Ethiopia also produces several kinds of bush beer, a honey wine that is a sort of mead flavoured with local herbs, ordinary red wine and a distilled spirit notable for its ferocity. Places that sell bush beer advertise by hanging a plastic bottle out front and, judging by the number of bottles displayed on the roadside, it's very popular.
I plucked up the courage to try some produced by a young woman who, in exchange for a small payment, agreed to be photographed cooking the big flat pancakes of bread that form the basis of the staple meal, injera.
Delighted by the extra income, she offered anyone interested a cup of her homebrew.
There was a thick layer of vegetable matter floating on the top, which I mostly filtered out with my teeth, and the beer turned out to have a not unpleasant taste that was quite refreshing. I didn't have any unpleasant after-effects from drinking it, but others did so I decided once was probably enough.
The honey wine I developed a bit of a taste for, after drinking flasks of it in two traditional music clubs in the ancient capitals of Gondar and Lalibela. It had an interesting sweet-and-sour taste and, as you could choose the alcoholic strength you preferred, was a fairly safe choice.

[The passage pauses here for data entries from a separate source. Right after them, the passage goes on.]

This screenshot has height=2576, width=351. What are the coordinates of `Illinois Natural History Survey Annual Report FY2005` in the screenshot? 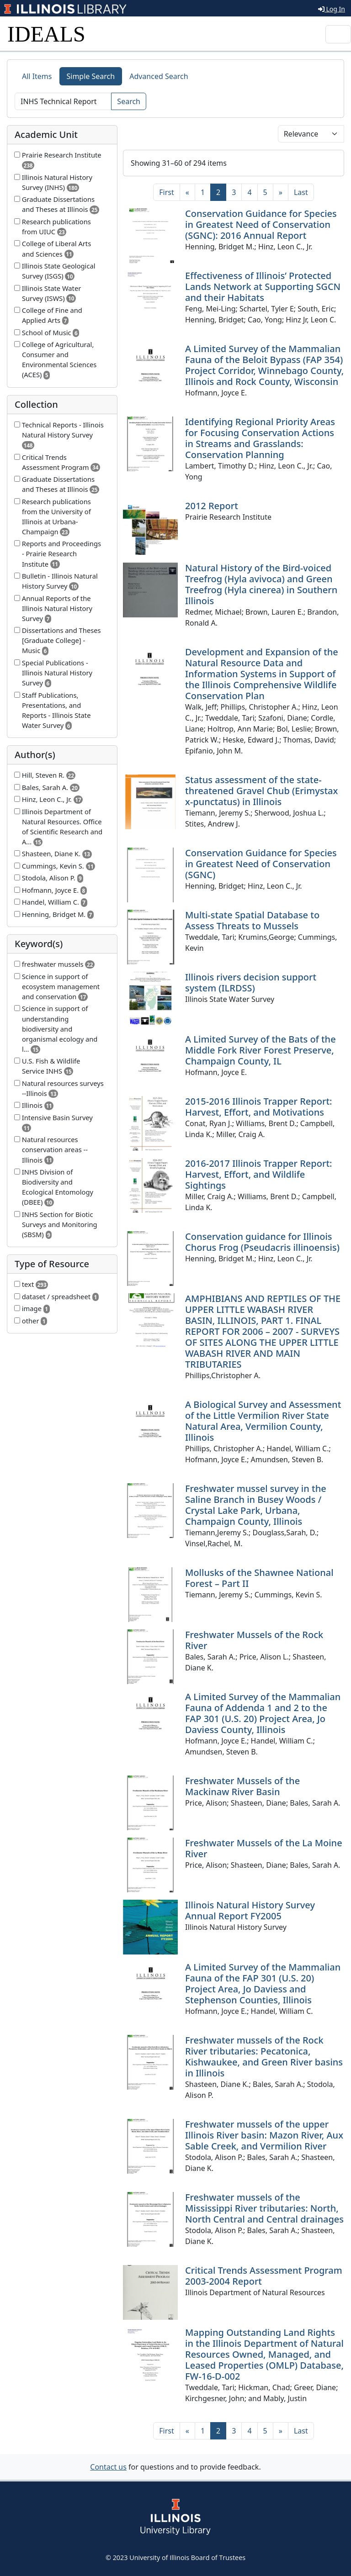 It's located at (250, 1910).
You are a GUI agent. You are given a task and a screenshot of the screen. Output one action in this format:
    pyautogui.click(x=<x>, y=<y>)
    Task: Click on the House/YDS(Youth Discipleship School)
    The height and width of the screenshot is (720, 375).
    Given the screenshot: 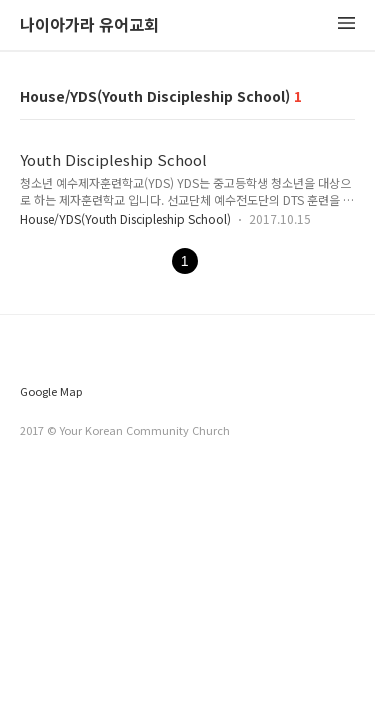 What is the action you would take?
    pyautogui.click(x=125, y=218)
    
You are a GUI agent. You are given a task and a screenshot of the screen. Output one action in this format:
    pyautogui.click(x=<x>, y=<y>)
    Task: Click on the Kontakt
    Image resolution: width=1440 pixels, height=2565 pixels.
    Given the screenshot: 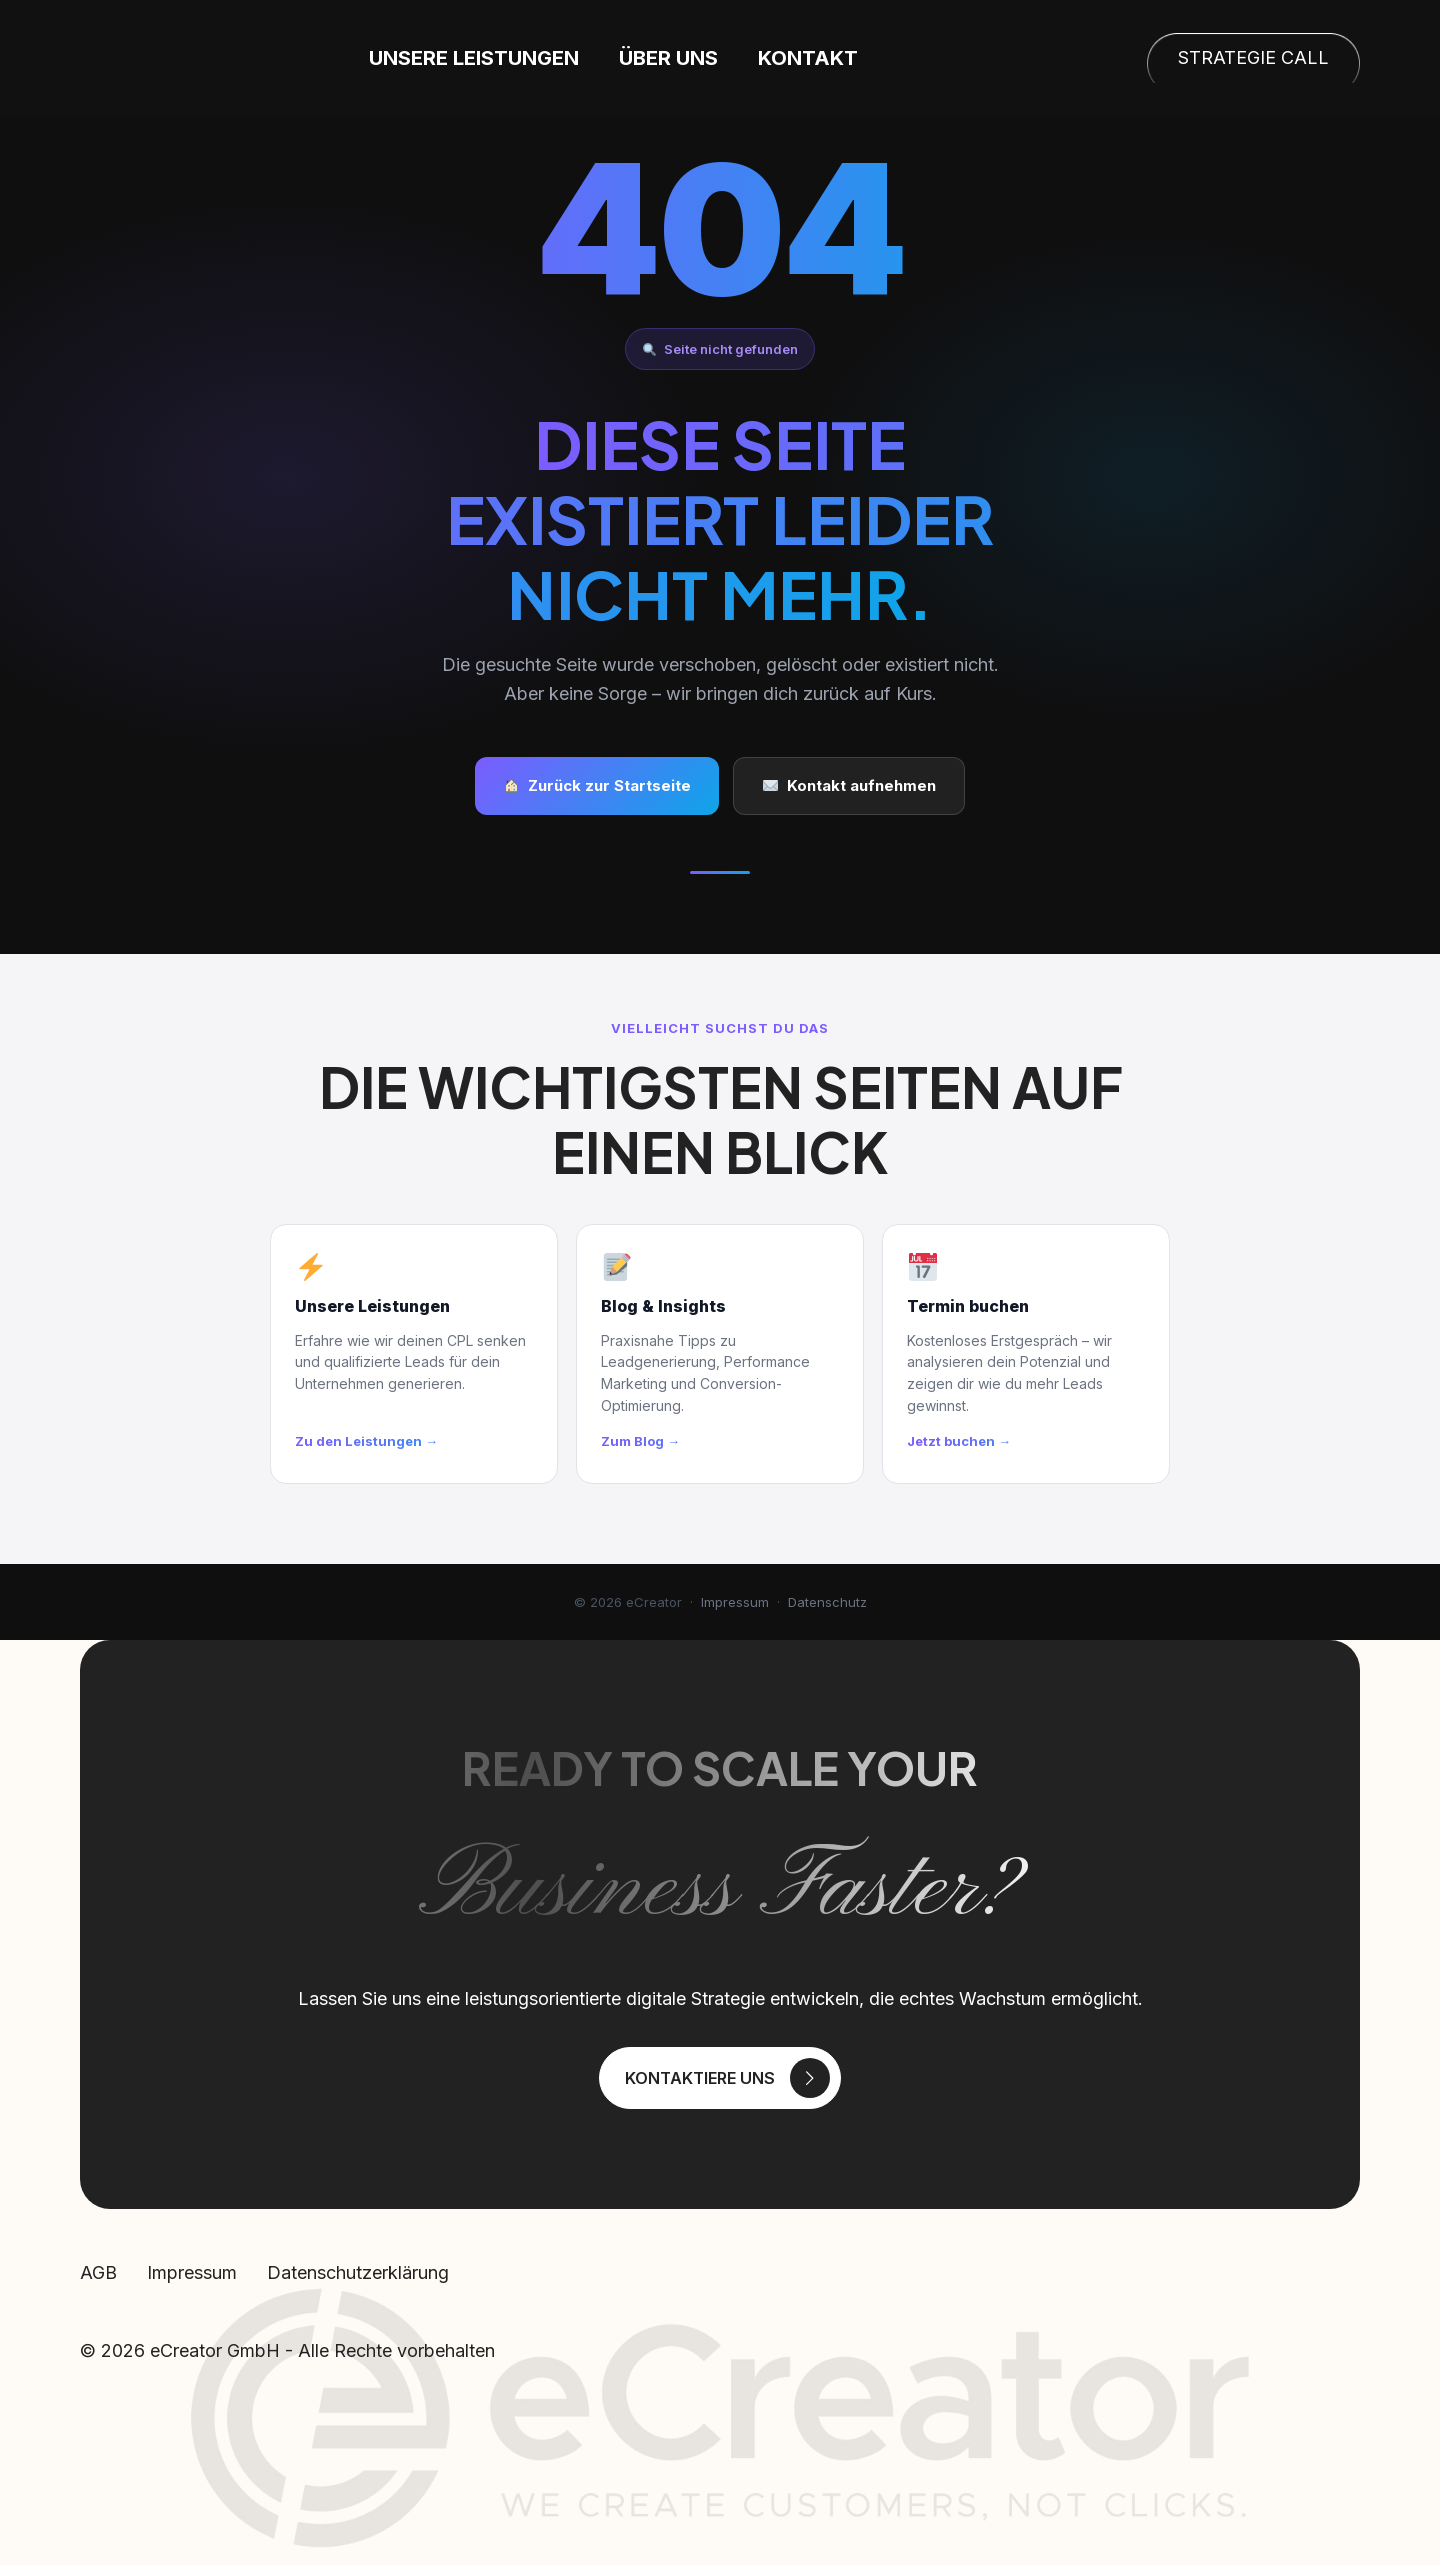 What is the action you would take?
    pyautogui.click(x=890, y=58)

It also helped a great deal if you wanted to join in the extraordinary Ethiopian dancing. Indeed, after watching my display in the club in Lalibela, the in-house singer was moved to compose a verse to the effect that I must have Lalibela blood because I danced like a local. I don't think it was my blood that provided the inspiration.
The red wine I tried was, I'm sorry to say, terrible. One bottle was so bad that the first person to sip actually spat it out. Others, myself included, could not restrain expletives.
I sunk a couple of shots of home-distilled spirit, of which the best was produced from a small copper still sitting over an open fire, operated by an amiable woman in a village of the Ari tribe. It was basically firewater with an intriguing underlying taste.
Unsurprisingly then, beer was the drink of choice to wash the thick Ethiopian dust from parched throats. And St George Lager was the most popular.